A Letter from Dr. Allan Basbaum
Dr. Allan Basbaum is professor and chairman of the Department of Anatomy at the University of California San Francisco. A neurobiologist, he is recognized worldwide for his work in understanding the mechanisms that contribute to the development of chronic pain, particularly the neuropathic pains produced by nerve injury, a condition that he considers a disease of the nervous system.
With the incredible support of The Facial Pain Research Foundation's seed grant to my laboratory, we have made tremendous progress in our development of a novel therapeutic approach to treat chronic pain, including trigeminal neuralgia. Perhaps the best evidence for the value of the contribution of the gift from The Facial Pain Research Foundation is that our preliminary findings led to successful application for longer term funding from the NIH. Our approach involves preclinical studies in which we transplant in the mouse, precursors of inhibitory cells from the embryonic brain. Our approach is directed at the underlying etiology of the persistent pain, namely loss of interneuron-derived GABAergic inhibitory controls. Our objective is to restore permanently the inhibitory controls that are lost in these persistent pain conditions. In this respect, we consider trigeminal neuralgia and other neuropathic pain conditions as manifestations of diseases of the nervous system, rather than symptoms of some other condition. Our objective is therefore curative; we aim to treat the disease using this transplantation approach. Most recently, we demonstrated that this transplantation approach is remarkably effective in both chronic pain conditions produced by traumatic nerve damage as well following treatment with chemotherapeutic drugs.

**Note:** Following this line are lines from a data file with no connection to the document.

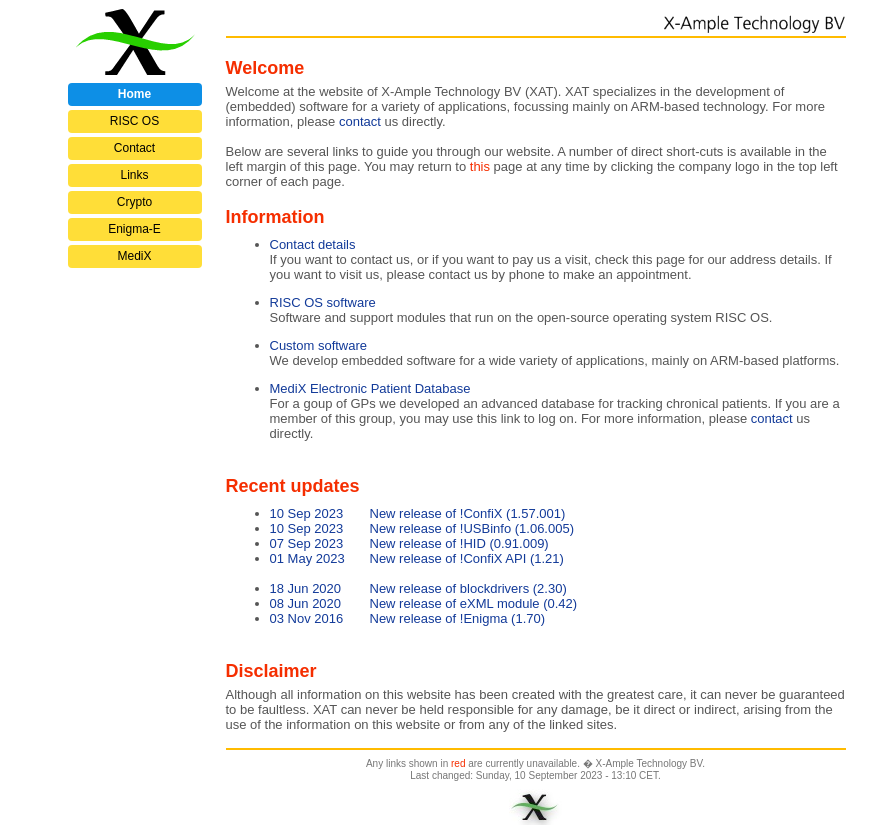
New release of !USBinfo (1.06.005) (422, 528)
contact (772, 418)
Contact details (313, 244)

Our studies have also provided the most convincing evidence that these transplants are not merely sophisticated cellular pumps that release the inhibitory molecule, GABA. Rather, using electron microscopy and electrophysiological recordings of the properties of the transplanted cells, we have demonstrated that the cells actually integrate into the neural circuitry of the host. And most importantly, the cells survive for a long time, at least six months, which in the mouse, is equivalent to about 20 years in humans. This is very encouraging as we are interested in a long-term approach to treatment.
Our ongoing studies are directed at bringing the technology to the clinic. To this end, we have initiated studies in which we are transplanting human embryonic stem cells modified to take on the properties of the GABAergic inhibitory nerve cells. The techniques for isolating and modifying the cells were developed, in part, by our colleagues at the UCSF Stem Cell program. Our colleagues provided the cells to us and we transplanted them into immunocompromised mice (so that the human cells would not be rejected). Our most exciting findings to date is that these cells, which are the cells that we anticipate will be transplanted in patients, also integrated into the mouse nervous system and effectively reversed the pain condition produced by nerve damage. With continued support of The Facial Pain Research Foundation, our ongoing studies are working to improve the utility of the human cells and to determine the most effective transplantation approaches, including reducing the time that the transplant takes to integrate.